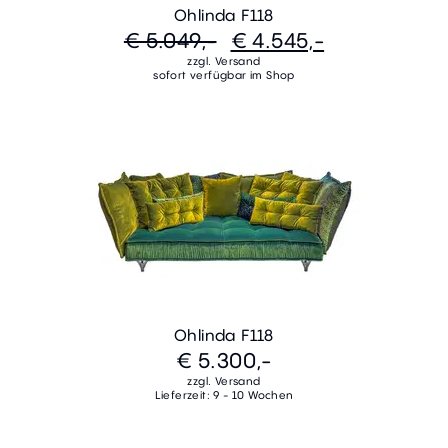
Ohlinda F118
€ 5.049,-
€ 4.545,-
zzgl. Versand
sofort verfügbar im Shop
Ohlinda F118
€ 5.300,-
zzgl. Versand
Lieferzeit: 9 - 10 Wochen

*WHAT THE TASK ASKS*: Each entry is to be returned precisely as it appears, but the pictures are to be dropped.

*SOLUTION FOR THIS EXERCISE*:
Ohlinda F118
€ 5.049,-
€ 4.545,-
zzgl. Versand
sofort verfügbar im Shop
Ohlinda F118
€ 5.300,-
zzgl. Versand
Lieferzeit: 9 - 10 Wochen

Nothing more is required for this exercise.